As I write this draft on the last day of September, the high in Austin is 93º F (34º for my C friends). 

Autumn—or fall if you’re feeling particularly American—is technically already here. There’s pumpkin spice in the lattes, candy in the seasonal aisle at the grocery store, and decorative gourds are starting to appear. But dammit if it’s not far too hot for fall fashion, at least here in Texas. 

I love autumn and winter clothes. I live to layer, and yet, where I live even one layer can be too much of it darling, too much.

For those of you in cooler climes I’ve rounded up some of the things that I would love to be wearing when the temperatures drop. I want to wear sweaters, blazers, long coats, beanies, gloves, and scarves. I shouldn’t be buying any of these things, but maybe you can.

Layers and Layers of Wool

How I’m tryna be all winter (image via Drake’s)

Knitwear

Sweaters and sweatshirts have a ton of range in warmth and wearability. I want to be swaddled in shawl collars and cable knits, but I’m probably going to end up with mid-weight cottons and thin wools. 

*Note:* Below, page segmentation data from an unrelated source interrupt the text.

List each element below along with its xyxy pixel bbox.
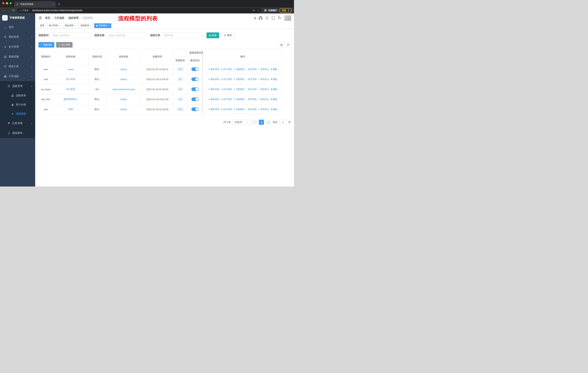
security-indicator[interactable]: ⚠ 不安全 bbox=[19, 9, 31, 12]
action-edit[interactable]: ✎修改流程 bbox=[208, 88, 219, 91]
process-name-link[interactable]: eeee bbox=[68, 68, 73, 71]
action-design[interactable]: ◎设计流程 bbox=[221, 68, 232, 71]
close-window-button[interactable] bbox=[2, 2, 4, 4]
action-publish[interactable]: ☝发布流程 bbox=[246, 98, 257, 101]
sidebar-item-task-management[interactable]: ⚑ 任务管理 ∨ bbox=[0, 118, 35, 128]
breadcrumb-home[interactable]: 首页 bbox=[45, 16, 50, 20]
action-design[interactable]: ◎设计流程 bbox=[221, 98, 232, 101]
search-icon[interactable] bbox=[254, 17, 256, 19]
sidebar-item-workflow[interactable]: ▣ 工作流程 ∧ bbox=[0, 71, 35, 81]
password-key-icon[interactable] bbox=[252, 9, 255, 12]
prev-page-button[interactable]: ‹ bbox=[252, 120, 257, 125]
browser-update-button[interactable]: 更新 ⋮ bbox=[279, 8, 292, 13]
action-design[interactable]: ◎设计流程 bbox=[221, 88, 232, 91]
process-key-input[interactable] bbox=[51, 32, 91, 38]
action-edit[interactable]: ✎修改流程 bbox=[208, 68, 219, 71]
reload-icon[interactable]: ⟳ bbox=[12, 9, 15, 12]
form-link[interactable]: biubiu bbox=[120, 108, 127, 111]
refresh-table-button[interactable]: ⟳ bbox=[286, 42, 291, 47]
action-edit[interactable]: ✎修改流程 bbox=[208, 78, 219, 81]
sidebar-item-user-group[interactable]: ◉ 用户分组 bbox=[0, 100, 35, 109]
process-name-link[interactable]: 滔博 bbox=[68, 108, 73, 111]
action-assign-rules[interactable]: ♙分配规则 bbox=[233, 78, 244, 81]
action-delete[interactable]: ✖删除 bbox=[271, 78, 277, 81]
close-icon[interactable]: × bbox=[59, 24, 60, 27]
action-definition[interactable]: ∞流程定义 bbox=[258, 98, 269, 101]
browser-tab[interactable]: 芋道管理系统 × bbox=[14, 1, 56, 7]
minimize-window-button[interactable] bbox=[6, 2, 8, 4]
sidebar-item-payment[interactable]: ¥ 支付管理 ∨ bbox=[0, 42, 35, 52]
action-assign-rules[interactable]: ♙分配规则 bbox=[233, 108, 244, 111]
address-bar[interactable]: ⚠ 不安全 dashboard.yudao.iocoder.cn/bpm/man… bbox=[17, 8, 261, 13]
action-definition[interactable]: ∞流程定义 bbox=[258, 78, 269, 81]
close-icon[interactable]: × bbox=[90, 24, 91, 27]
sidebar-item-devtools[interactable]: ⚒ 研发工具 ∨ bbox=[0, 61, 35, 71]
github-icon[interactable] bbox=[259, 16, 262, 20]
page-size-select[interactable]: 10条/页 ∨ bbox=[232, 120, 250, 125]
toggle-search-button[interactable] bbox=[279, 42, 284, 47]
action-definition[interactable]: ∞流程定义 bbox=[258, 108, 269, 111]
sidebar-item-process-form[interactable]: ▤ 流程表单 bbox=[0, 91, 35, 100]
close-icon[interactable]: × bbox=[108, 24, 109, 27]
active-toggle[interactable] bbox=[191, 67, 199, 71]
breadcrumb-process-management[interactable]: 流程管理 bbox=[68, 16, 79, 20]
sidebar-item-system[interactable]: ⚙ 系统管理 ∨ bbox=[0, 32, 35, 42]
action-design[interactable]: ◎设计流程 bbox=[221, 78, 232, 81]
action-assign-rules[interactable]: ♙分配规则 bbox=[233, 88, 244, 91]
active-toggle[interactable] bbox=[191, 107, 199, 111]
process-name-link[interactable]: 测试多审批人 bbox=[63, 98, 78, 101]
action-publish[interactable]: ☝发布流程 bbox=[246, 68, 257, 71]
font-size-icon[interactable]: TT bbox=[278, 16, 281, 20]
active-toggle[interactable] bbox=[191, 87, 199, 91]
category-select[interactable]: 流程分类 ∨ bbox=[162, 32, 204, 38]
bookmark-star-icon[interactable]: ☆ bbox=[257, 9, 259, 12]
sidebar-collapse-icon[interactable]: ☰ bbox=[39, 16, 42, 20]
next-page-button[interactable]: › bbox=[266, 120, 271, 125]
tag-home[interactable]: 首页 bbox=[38, 23, 46, 28]
import-process-button[interactable]: ↥ 导入流程 bbox=[56, 42, 73, 48]
sidebar-item-process-model[interactable]: ➤ 流程模型 bbox=[0, 109, 35, 118]
user-avatar[interactable] bbox=[284, 15, 291, 21]
sidebar-item-leave-query[interactable]: ♙ 请假查询 bbox=[0, 128, 35, 138]
action-edit[interactable]: ✎修改流程 bbox=[208, 108, 219, 111]
form-link[interactable]: biubiu bbox=[120, 78, 127, 81]
action-definition[interactable]: ∞流程定义 bbox=[258, 68, 269, 71]
reset-button[interactable]: ⟳ 重置 bbox=[221, 32, 235, 38]
action-delete[interactable]: ✖删除 bbox=[271, 68, 277, 71]
tag-process-model[interactable]: 流程模型 × bbox=[94, 23, 111, 28]
tag-tenant[interactable]: 租户管理 × bbox=[47, 23, 62, 28]
sidebar-item-infrastructure[interactable]: ▤ 基础设施 ∨ bbox=[0, 52, 35, 61]
action-delete[interactable]: ✖删除 bbox=[271, 108, 277, 111]
back-icon[interactable]: ← bbox=[2, 9, 5, 12]
form-link[interactable]: biubiu bbox=[120, 68, 127, 71]
form-link[interactable]: biubiu bbox=[120, 98, 127, 101]
form-link[interactable]: /bpm/oa/leave/create bbox=[113, 88, 135, 91]
process-name-link[interactable]: OA 请假 bbox=[66, 88, 75, 91]
active-toggle[interactable] bbox=[191, 77, 199, 81]
action-publish[interactable]: ☝发布流程 bbox=[246, 108, 257, 111]
zoom-window-button[interactable] bbox=[10, 2, 12, 4]
help-icon[interactable]: ? bbox=[265, 17, 268, 20]
fullscreen-icon[interactable] bbox=[272, 16, 275, 20]
action-definition[interactable]: ∞流程定义 bbox=[258, 88, 269, 91]
action-edit[interactable]: ✎修改流程 bbox=[208, 98, 219, 101]
tab-close-icon[interactable]: × bbox=[52, 3, 54, 6]
action-assign-rules[interactable]: ♙分配规则 bbox=[233, 68, 244, 71]
action-delete[interactable]: ✖删除 bbox=[271, 98, 277, 101]
action-publish[interactable]: ☝发布流程 bbox=[246, 88, 257, 91]
process-name-input[interactable] bbox=[106, 32, 146, 38]
sidebar-item-home[interactable]: ⌂ 首页 bbox=[0, 22, 35, 32]
sidebar-item-process-management[interactable]: ☰ 流程管理 ∧ bbox=[0, 81, 35, 91]
close-icon[interactable]: × bbox=[74, 24, 76, 27]
forward-icon[interactable]: → bbox=[7, 9, 10, 12]
page-number-button[interactable]: 1 bbox=[259, 120, 264, 125]
action-delete[interactable]: ✖删除 bbox=[271, 88, 277, 91]
active-toggle[interactable] bbox=[191, 97, 199, 101]
tag-my-process[interactable]: 我的流程 × bbox=[63, 23, 77, 28]
breadcrumb-workflow[interactable]: 工作流程 bbox=[54, 16, 64, 20]
tag-process-form[interactable]: 流程表单 × bbox=[79, 23, 93, 28]
search-button[interactable]: 搜索 bbox=[207, 32, 219, 38]
action-design[interactable]: ◎设计流程 bbox=[221, 108, 232, 111]
action-publish[interactable]: ☝发布流程 bbox=[246, 78, 257, 81]
browser-menu-icon[interactable]: ⋮ bbox=[287, 9, 290, 12]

J. Mueser has an amazing cotton/linen cable knit in a perfectly fall rust color that will go beautifully with OCBDs, denim shirts, chinos, or cords. If the rust is too much for you, Jake’s got cream, olive, and navy options too. The cotton/linen blend will actually work for my weather systems, so don’t be surprised if the rust (and cream) make their way into my closet.

Options:

Donegal from Inis Meain, Cotton Indoorsman from The Armoury, Lambswool roll neck from Sunspel

Tailoring

Autumn and winter suiting is the perfect opportunity to bring more texture into your tailoring. Flannels, tweeds, houndstooth (hounds…teeth?) can all have a place in a fall wardrobe. But tailoring doesn’t have to mean fussy suits. Jackets and suits that are more relaxed, or even not traditional suit cuts at all are a ton of fun. 

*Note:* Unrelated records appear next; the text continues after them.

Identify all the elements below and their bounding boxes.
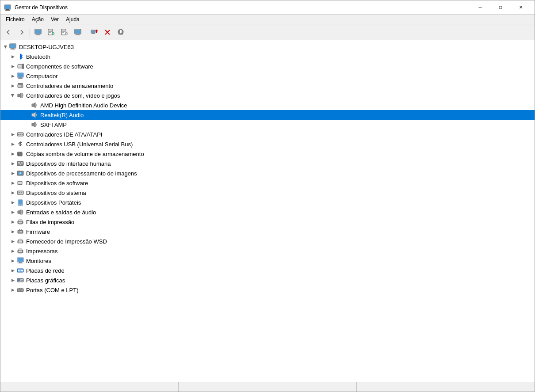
svg-rect-41 xyxy=(18,65,22,68)
svg-rect-84 xyxy=(19,224,22,225)
tree-item-sound-ctrl[interactable]: ▶ Controladores de som, vídeo e jogos xyxy=(0,91,535,100)
add-device-button[interactable] xyxy=(88,26,100,38)
window-icon xyxy=(4,4,11,11)
svg-rect-102 xyxy=(18,263,23,263)
svg-rect-72 xyxy=(18,182,22,184)
svg-rect-23 xyxy=(76,34,80,35)
tree-item-bluetooth[interactable]: ▶ Bluetooth xyxy=(0,52,535,61)
device-manager-window: Gestor de Dispositivos ─ □ ✕ Ficheiro Aç… xyxy=(0,0,535,392)
tree-item-wsd-print[interactable]: ▶ Fornecedor de Impressão WSD xyxy=(0,236,535,246)
tree-item-soft-components[interactable]: ▶ Componentes de software xyxy=(0,61,535,71)
sxfi-label: SXFI AMP xyxy=(40,122,67,128)
svg-rect-24 xyxy=(76,34,80,35)
download-button[interactable] xyxy=(115,26,127,38)
status-segment-2 xyxy=(179,382,357,392)
svg-rect-3 xyxy=(5,5,10,9)
tree-item-computer[interactable]: ▶ Computador xyxy=(0,71,535,81)
tree-item-ide-ctrl[interactable]: ▶ Controladores IDE ATA/ATAPI xyxy=(0,129,535,139)
svg-rect-59 xyxy=(22,134,23,135)
hid-icon xyxy=(16,160,24,167)
device-tree[interactable]: ▶ DESKTOP-UGJVE63 ▶ xyxy=(0,40,535,382)
menu-acao[interactable]: Ação xyxy=(28,15,47,23)
status-segment-3 xyxy=(357,382,535,392)
svg-rect-6 xyxy=(36,34,40,35)
network-chevron: ▶ xyxy=(9,267,16,274)
svg-rect-111 xyxy=(18,279,20,281)
tree-item-firmware[interactable]: ▶ Firmware xyxy=(0,227,535,236)
devprop-button[interactable] xyxy=(72,26,84,38)
tree-item-system-devices[interactable]: ▶ Dispositivos do sistema xyxy=(0,188,535,198)
tree-item-usb-ctrl[interactable]: ▶ Controladores USB (Universal Serial Bu… xyxy=(0,139,535,149)
tree-item-ports[interactable]: ▶ Portas (COM e LPT) xyxy=(0,285,535,295)
portable-chevron: ▶ xyxy=(9,199,16,206)
tree-item-print-queue[interactable]: ▶ Filas de impressão xyxy=(0,217,535,227)
svg-rect-30 xyxy=(95,30,98,31)
usb-ctrl-chevron: ▶ xyxy=(9,141,16,148)
svg-point-66 xyxy=(20,164,21,165)
shadow-label: Cópias sombra de volume de armazenamento xyxy=(26,151,144,157)
menu-ficheiro[interactable]: Ficheiro xyxy=(2,15,28,23)
tree-item-storage-ctrl[interactable]: ▶ Controladores de armazenamento xyxy=(0,81,535,91)
soft-devices-icon xyxy=(16,179,24,187)
tree-item-network[interactable]: ▶ Placas de rede xyxy=(0,266,535,275)
svg-point-116 xyxy=(19,290,20,291)
tree-item-shadow-copy[interactable]: ▶ Cópias sombra de volume de armazenamen… xyxy=(0,149,535,159)
tree-item-gpu[interactable]: ▶ Placas gráficas xyxy=(0,275,535,285)
minimize-button[interactable]: ─ xyxy=(470,0,490,15)
help-button[interactable]: ? xyxy=(58,26,71,38)
svg-rect-93 xyxy=(19,239,22,241)
tree-item-printers[interactable]: ▶ Impressoras xyxy=(0,246,535,256)
usb-ctrl-icon xyxy=(16,140,24,148)
svg-rect-76 xyxy=(21,192,22,193)
tree-item-hid[interactable]: ▶ Dispositivos de interface humana xyxy=(0,159,535,168)
ide-ctrl-chevron: ▶ xyxy=(9,131,16,138)
soft-devices-chevron: ▶ xyxy=(9,179,16,186)
portable-label: Dispositivos Portáteis xyxy=(26,199,81,206)
remove-button[interactable] xyxy=(101,26,114,38)
status-bar xyxy=(0,382,535,392)
update-driver-button[interactable] xyxy=(45,26,57,38)
tree-item-portable[interactable]: ▶ Dispositivos Portáteis xyxy=(0,198,535,207)
computer-icon xyxy=(9,43,17,51)
tree-item-amd-audio[interactable]: ▶ AMD High Definition Audio Device xyxy=(0,100,535,110)
soft-components-chevron: ▶ xyxy=(9,63,16,70)
back-button[interactable] xyxy=(2,26,15,38)
root-chevron: ▶ xyxy=(2,43,9,50)
svg-point-49 xyxy=(21,85,23,87)
menu-ver[interactable]: Ver xyxy=(47,15,62,23)
tree-item-realtek-audio[interactable]: ▶ Realtek(R) Audio xyxy=(0,110,535,120)
svg-rect-120 xyxy=(21,288,22,289)
forward-button[interactable] xyxy=(15,26,28,38)
svg-rect-46 xyxy=(18,78,23,79)
tree-root[interactable]: ▶ DESKTOP-UGJVE63 xyxy=(0,42,535,52)
tree-item-audio-io[interactable]: ▶ Entradas e saídas de áudio xyxy=(0,207,535,217)
properties-button[interactable] xyxy=(32,26,44,38)
gpu-icon xyxy=(16,276,24,284)
svg-rect-75 xyxy=(19,192,20,193)
tree-item-sxfi[interactable]: ▶ SXFI AMP xyxy=(0,120,535,129)
svg-rect-79 xyxy=(19,205,21,206)
network-label: Placas de rede xyxy=(26,267,65,274)
content-area: ▶ DESKTOP-UGJVE63 ▶ xyxy=(0,40,535,382)
bluetooth-icon xyxy=(16,53,24,61)
maximize-button[interactable]: □ xyxy=(490,0,511,15)
shadow-chevron: ▶ xyxy=(9,150,16,157)
svg-rect-98 xyxy=(19,253,22,254)
portable-icon xyxy=(16,198,24,206)
menu-ajuda[interactable]: Ajuda xyxy=(62,15,83,23)
tree-item-monitors[interactable]: ▶ Monitores xyxy=(0,256,535,266)
firmware-chevron: ▶ xyxy=(9,228,16,235)
svg-point-117 xyxy=(21,290,22,291)
audio-io-chevron: ▶ xyxy=(9,209,16,216)
close-button[interactable]: ✕ xyxy=(511,0,531,15)
svg-rect-34 xyxy=(120,30,122,32)
svg-rect-82 xyxy=(19,220,22,221)
svg-rect-1 xyxy=(6,9,9,10)
tree-item-imaging[interactable]: ▶ Dispositivos de processamento de image… xyxy=(0,168,535,178)
svg-rect-39 xyxy=(11,49,15,49)
tree-item-soft-devices[interactable]: ▶ Dispositivos de software xyxy=(0,178,535,188)
svg-rect-107 xyxy=(21,270,22,271)
svg-point-115 xyxy=(18,290,19,291)
svg-rect-5 xyxy=(35,30,41,34)
amd-audio-label: AMD High Definition Audio Device xyxy=(40,102,127,109)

The Drake’s grey wool flannel double breasted jacket (or full suit) pictured above is unlined and soft-shouldered keeping it from falling into “stuffy boardroom suit” territory. 

Options: 

I helped my dad pick out this gorgeous Sid Mashburn hopsack. It reads as a brown jacket from far away, and then when you get up close, the colors of the Glen Plaid can truly be appreciated. Billy Reid Corduroy Leo jacket to nail the cool professor vibes. J Crew has a few great options in cotton wool blend (and they’re on sale until tonight). 

Outerwear

I love outerwear. Gimme chore, rider, field, puffy. I want to wear all the jackets. You’ll find me in a chore jacket until the wind picks up and then I reach for a Barbour to cut the chill. 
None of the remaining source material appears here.